Nanoparticles could kill liver cancer cells with greater selectivity

Researchers at ETH Zurich recently demonstrated that platinum nanoparticles can be used to kill liver cancer cells with greater selectivity than existing cancer drugs.

In recent years, the number of targeted cancer drugs has continued to rise. However, conventional chemotherapeutic agents still play an important role in cancer treatment. These include platinum-based cytotoxic agents that attack and kill cancer cells. But these agents also damage healthy tissue and cause severe side effects. Researchers at ETH Zurich have now identified an approach that allows for a more selective cancer treatment with drugs of this kind.

Platinum can be cytotoxic when oxidised to platinum(II) and occurs in this form in conventional platinum-based chemotherapeutics. Non-oxidised platinum(0), however, is far less toxic to cells. Based on this knowledge, a team led by Helma Wennemers, Professor at the Laboratory of Organic Chemistry, and Michal Shoshan, a postdoc in her group, looked for a way to introduce platinum(0) into the target cells, and only then for it to be oxidised to platinum(II). To this end, they used non-oxidised platinum nanoparticles, which first had to be stabilized with a peptide. They screened a library containing thousands of peptides to identify a peptide suitable for producing platinum nanoparticles (2.5 nanometres in diameter) that are stable for years.

Oxidised inside the cell

Tests with cancer cell cultures revealed that the platinum(0) nanoparticles penetrate into cells. Once inside the specific environment of liver cancer cells, they become oxidised, triggering the cytotoxic effect of platinum(II).

Studies with ten different types of human cells also showed that the toxicity of the peptide-coated nanoparticles was highly selective to liver cancer cells. They have the same toxic effect as Sorafenib, the most common drug used to treat primary liver tumours today. However, the nanoparticles are more selective than Sorafenib and significantly more so than the well-known chemotherapeutic Cisplatin. It is therefore conceivable that the nanoparticles will have fewer side effects than conventional medication.

Joining forces with ETH Professor Detlef Günther and his research group, Wennemers and her team were able to determine the platinum content inside the cells and their nuclei using special mass spectrometry.
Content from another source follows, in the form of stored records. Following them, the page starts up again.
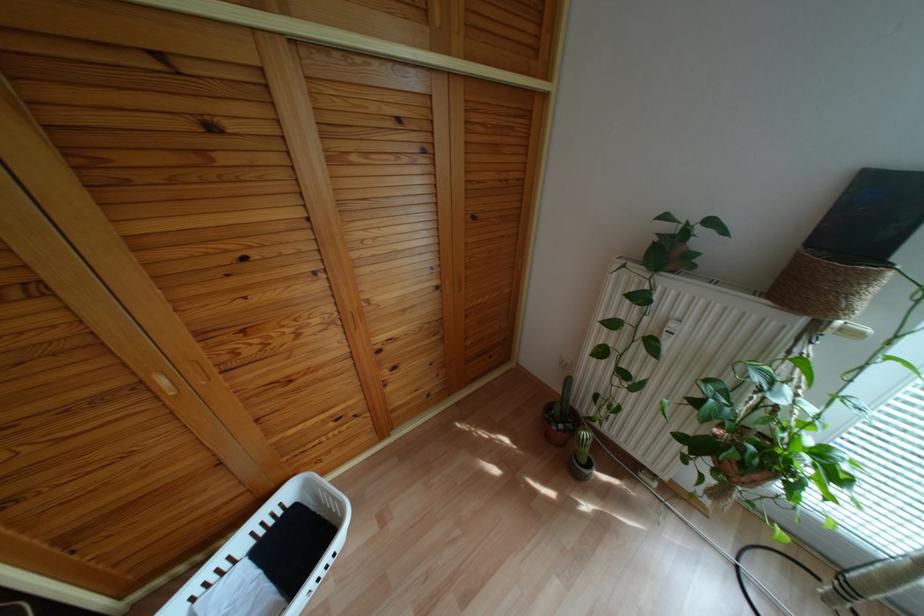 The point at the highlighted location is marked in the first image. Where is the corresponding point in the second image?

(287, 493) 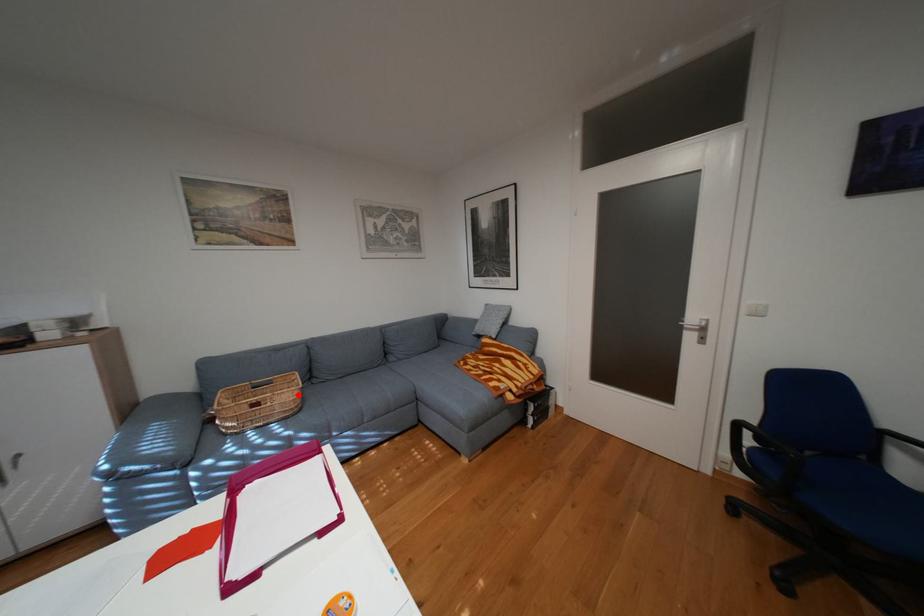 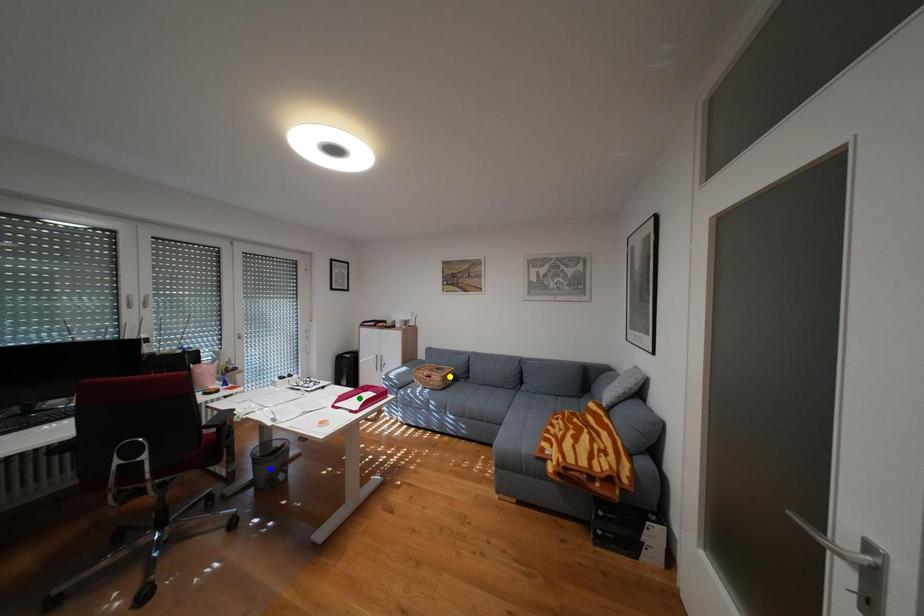 Question: I am providing you with two images of the same scene from different viewpoints. A red point is marked on the first image. You are given multiple points on the second image. In image 2, which mark is for the same physical point as the one in image 1?

Choices:
 (A) blue point
 (B) green point
 (C) yellow point

Answer: (C) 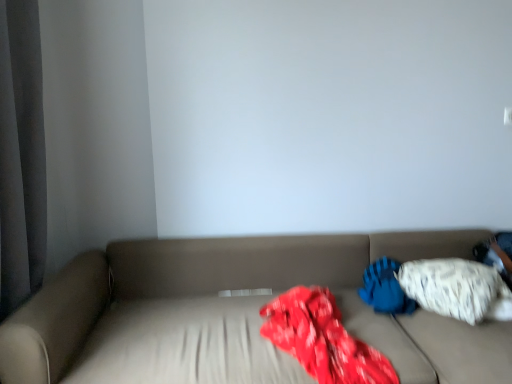 Question: Based on their sizes in the image, would you say beige fabric couch at center is bigger or smaller than white soft pillow at right, acting as the first pillow starting from the left?

Choices:
 (A) big
 (B) small

Answer: (A)

Question: Considering their positions, is beige fabric couch at center located in front of or behind white soft pillow at right, marked as the 2th pillow in a right-to-left arrangement?

Choices:
 (A) behind
 (B) front

Answer: (B)

Question: Considering the real-world distances, which object is farthest from the white textured pillow at right, placed as the second pillow when sorted from left to right?

Choices:
 (A) white soft pillow at right, acting as the first pillow starting from the left
 (B) beige fabric couch at center

Answer: (B)

Question: Considering the real-world distances, which object is farthest from the white soft pillow at right, acting as the first pillow starting from the left?

Choices:
 (A) beige fabric couch at center
 (B) white textured pillow at right, placed as the first pillow when sorted from right to left

Answer: (A) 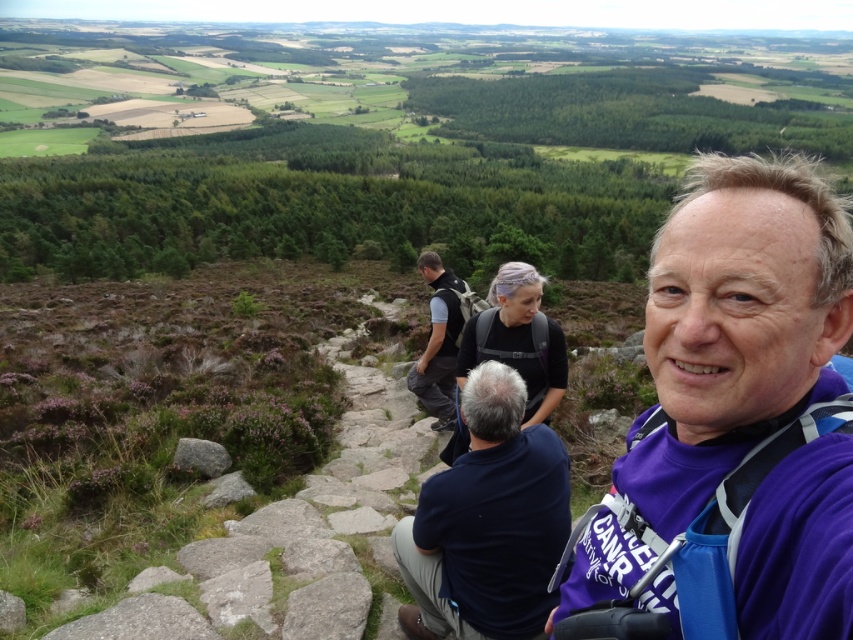 Does dark gray fabric backpack at center have a greater height compared to gray rough rock at lower left?

Yes, dark gray fabric backpack at center is taller than gray rough rock at lower left.

Where is `dark gray fabric backpack at center`? The height and width of the screenshot is (640, 853). dark gray fabric backpack at center is located at coordinates (438, 342).

Where is `dark gray fabric backpack at center`? The image size is (853, 640). dark gray fabric backpack at center is located at coordinates (438, 342).

Can you confirm if dark blue shirt at center is positioned below dark gray fabric backpack at center?

Yes.

Which is above, dark blue shirt at center or dark gray fabric backpack at center?

Positioned higher is dark gray fabric backpack at center.

Is point (461, 612) positioned in front of point (434, 298)?

Yes.

The image size is (853, 640). Identify the location of dark blue shirt at center. (486, 524).

Which is behind, point (796, 428) or point (183, 438)?

Positioned behind is point (183, 438).

Does purple fabric at center have a greater height compared to gray rough rock at lower left?

Yes, purple fabric at center is taller than gray rough rock at lower left.

The width and height of the screenshot is (853, 640). Find the location of `purple fabric at center`. purple fabric at center is located at coordinates point(734,420).

The image size is (853, 640). Identify the location of purple fabric at center. (734, 420). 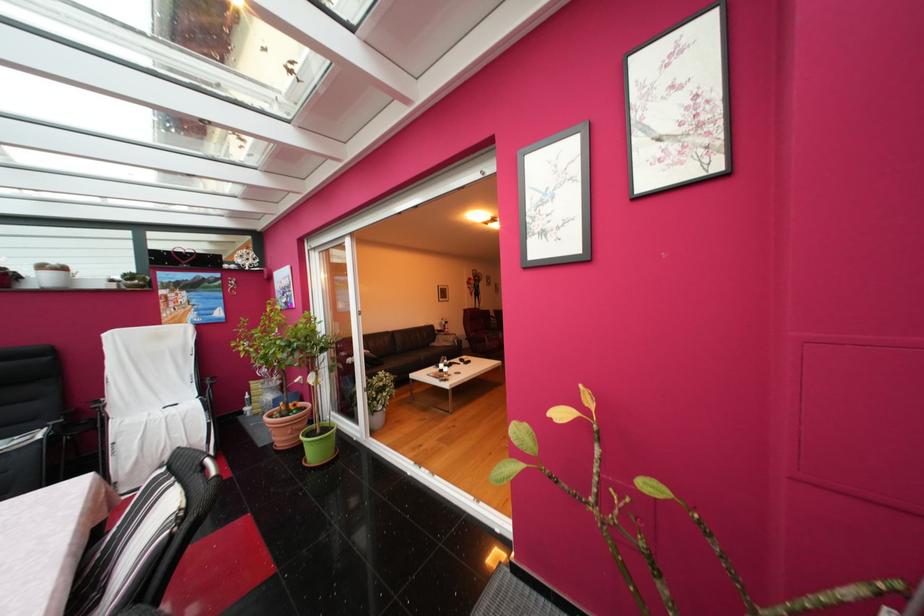 Find where to resting arm the sofa armrest. Please return your answer as a coordinate pair (x, y).

(444, 339) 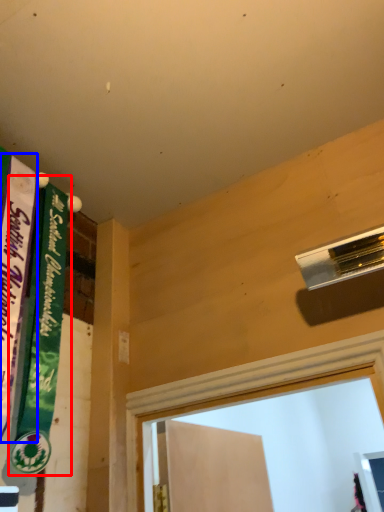 Question: Which of the following is the farthest to the observer, bulletin board (highlighted by a red box) or bulletin board (highlighted by a blue box)?

Choices:
 (A) bulletin board
 (B) bulletin board

Answer: (A) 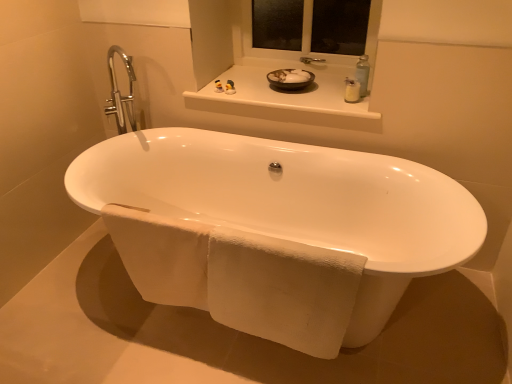 Find the location of `vacant area that lies to the right of matte rubber duck at upper center, acting as the second toiletry starting from the right`. vacant area that lies to the right of matte rubber duck at upper center, acting as the second toiletry starting from the right is located at coordinates (252, 92). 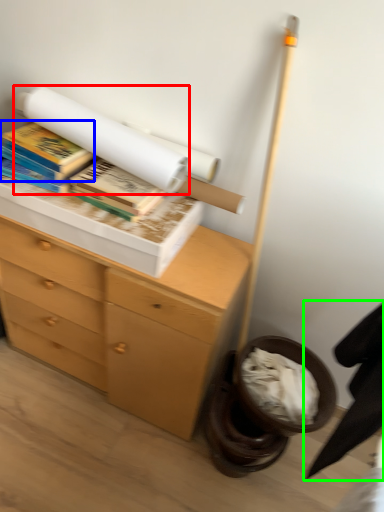 Question: Based on their relative distances, which object is nearer to book (highlighted by a red box)? Choose from book (highlighted by a blue box) and swivel chair (highlighted by a green box).

Choices:
 (A) book
 (B) swivel chair

Answer: (A) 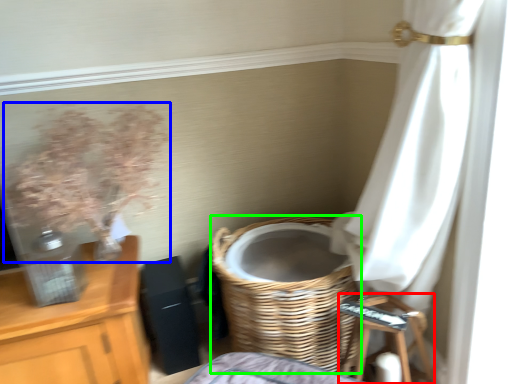 Question: Estimate the real-world distances between objects in this image. Which object is closer to step stool (highlighted by a red box), floral arrangement (highlighted by a blue box) or basket (highlighted by a green box)?

Choices:
 (A) floral arrangement
 (B) basket

Answer: (B) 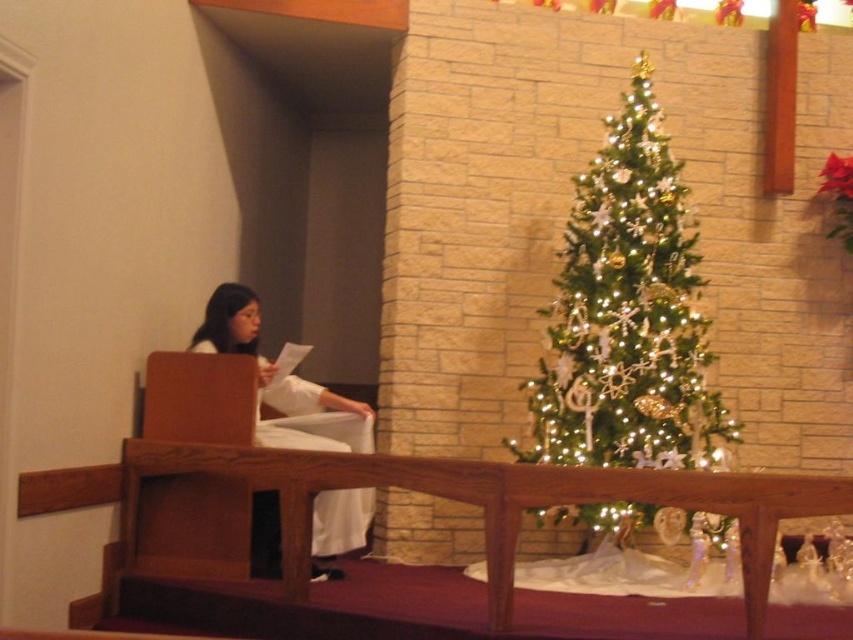 Question: Does iridescent green tree at center appear on the left side of white cloth at left?

Choices:
 (A) yes
 (B) no

Answer: (B)

Question: Can you confirm if iridescent green tree at center is positioned above white cloth at left?

Choices:
 (A) yes
 (B) no

Answer: (A)

Question: Can you confirm if iridescent green tree at center is positioned above white cloth at left?

Choices:
 (A) no
 (B) yes

Answer: (B)

Question: Which point is closer to the camera?

Choices:
 (A) (331, 403)
 (B) (561, 460)

Answer: (B)

Question: Which object is farther from the camera taking this photo?

Choices:
 (A) iridescent green tree at center
 (B) white cloth at left

Answer: (A)

Question: Which point is farther from the camera taking this photo?

Choices:
 (A) (634, 280)
 (B) (312, 547)

Answer: (A) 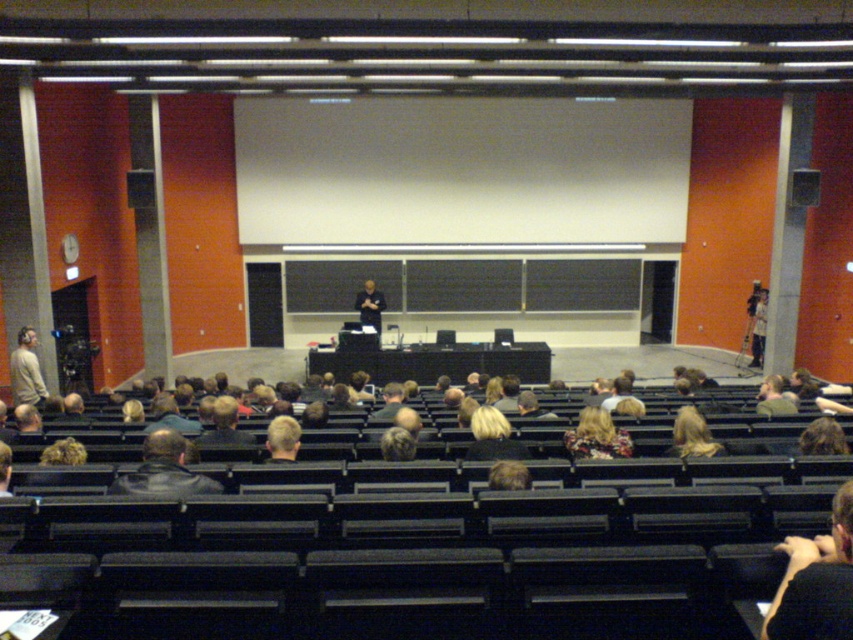 You are an attendee in the lecture hall and need to retrieve your dark brown leather jacket at lower right and the leather jacket at lower left. If you are currently standing at the center of the room, which jacket is closer to you?

The dark brown leather jacket at lower right is 2.48 meters away from the leather jacket at lower left. Since you are standing at the center of the room, the distance to each jacket depends on their positions relative to the center. However, without specific coordinates, it is impossible to determine which jacket is closer based solely on the given information.

You are an attendee in the lecture hall and notice two leather jackets on the floor near your seat. One is a dark brown leather jacket at lower right and the other is a leather jacket at lower left. Which jacket is closer to the stage?

The dark brown leather jacket at lower right is positioned on the right side of the leather jacket at lower left, so the dark brown leather jacket at lower right is closer to the stage if the stage is at the front and the jackets are placed to the right side of the room. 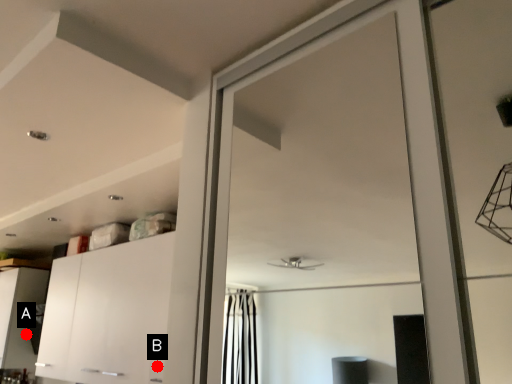 Question: Two points are circled on the image, labeled by A and B beside each circle. Which of the following is the farthest from the observer?

Choices:
 (A) A is further
 (B) B is further

Answer: (A) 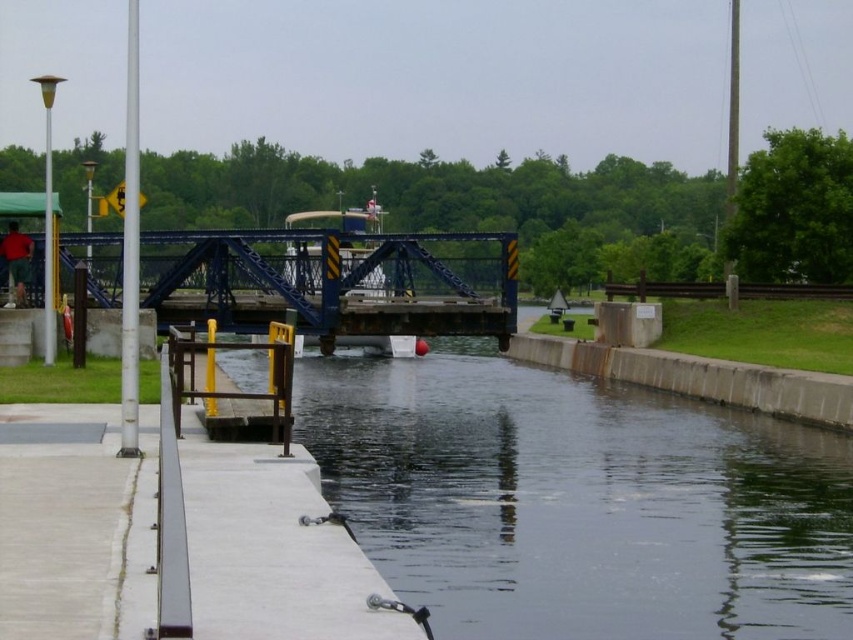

They concluded that the platinum content in the nuclei of liver cancer cells was significantly higher than, for instance, in colorectal cancer cells. The authors believe that the platinum(II) ions – produced by oxidation of the platinum nanoparticles in the liver cancer cells – enter the nucleus, and there release their toxicity.

"We are still a very long and uncertain way away from a new drug, but the research introduced a new approach to improve the selectivity of drugs for certain types of cancer – by using a selective activation process specific to a given cell type," Wennemers says. Future research will expand the chemical properties of the nanoparticles to allow for greater control over their biological effects.